The paper reports on evaluations conducted across models of varying complexities, including those from Google and OpenAI that range from millions to hundreds of billions of parameters. Notably, these evaluations include the use of dense transformers and sparse transformer architectures. The benchmark also incorporates a human expert baseline to provide context for the model's performance. In doing so, BIG-bench contributes significantly to the discourse on LM capabilities by not just focusing on task performance but also on the models' calibration, bias, and robustness to task presentation.

Key Findings and Implications

Performance Trends and Task Breakthroughs

One of the primary observations from the benchmark is the considerable improvement in performance correlating with model scale. Despite this trend, it's essential to note that all models, irrespective of their size, demonstrated considerable deficiencies when compared to expert human performance. The analysis uncovers instances of "breakthrough" behavior, where model performance on specific tasks improves dramatically beyond a certain model scale. This phenomenon indicates a nonlinear scaling behavior in LMs, especially in tasks involving multi-step reasoning or those with narrow success metrics.

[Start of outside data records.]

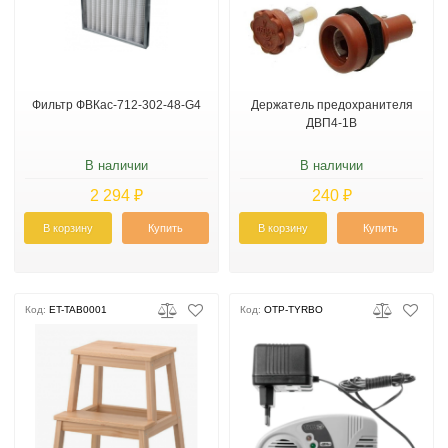
Фильтр ФВКас-712-302-48-G4
Держатель предохранителя
ДВП4-1В
В наличии
В наличии
2 294 ₽
240 ₽
В корзину
Купить
В корзину
Купить
Код:
ET-TAB0001
Код:
OTP-TYRBO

Sensitivity to Task Framing

The benchmark elucidates the models' brittleness, highlighted by their performance fluctuation based on task framing. Such findings prompt a reevaluation of model robustness and the potential need for models that can generalize across various framings of essentially the same task.

Social Bias

A disconcerting finding is the amplification of social biases in models as they scale, especially in tasks set in broad or ambiguous contexts. This underscores the critical need for continued emphasis on ethical AI development practices, focusing on fairness and the mitigation of biases.

Language and Domain Coverage

BIG-bench showcases a pronounced performance disparity in tasks across different languages, particularly highlighting the models' underperformance in tasks involving low-resource languages. This gap accentuates the importance of inclusivity in data representation for training models that are truly global.

Future Directions

The insights from BIG-bench provide a roadmap for future research in LMs, emphasizing the importance of model calibration, the mitigation of biases, and the development of more robust models. Additionally, the emergence of breakthrough behaviors and the sensitivity to task framing underscore the need for continued exploration into model architectures and training procedures. Moreover, the performance gap in tasks involving low-resource languages and specific domains points to the need for a more inclusive approach in data procurement and model training.

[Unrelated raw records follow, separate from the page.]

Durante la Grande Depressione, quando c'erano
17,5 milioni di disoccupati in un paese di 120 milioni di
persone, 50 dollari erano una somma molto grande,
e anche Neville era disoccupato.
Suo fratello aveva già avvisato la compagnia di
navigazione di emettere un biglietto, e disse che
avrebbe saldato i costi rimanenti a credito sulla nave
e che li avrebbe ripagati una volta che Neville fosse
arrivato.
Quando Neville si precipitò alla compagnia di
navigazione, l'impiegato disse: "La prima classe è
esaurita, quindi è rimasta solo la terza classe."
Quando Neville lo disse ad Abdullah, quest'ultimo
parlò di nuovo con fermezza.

BIG-bench marks a significant advancement in the pursuit of understanding LLMs' capabilities and limitations. By encompassing a wide range of tasks and evaluating models of varying scales, it delivers comprehensive insights into the current state of LMs. The findings highlight the complexities of model scaling, sensitivity to task framing, and the societal implications of model biases. As LMs continue to evolve, benchmarks like BIG-bench will be pivotal in guiding the development of more capable, equitable, and robust AI systems.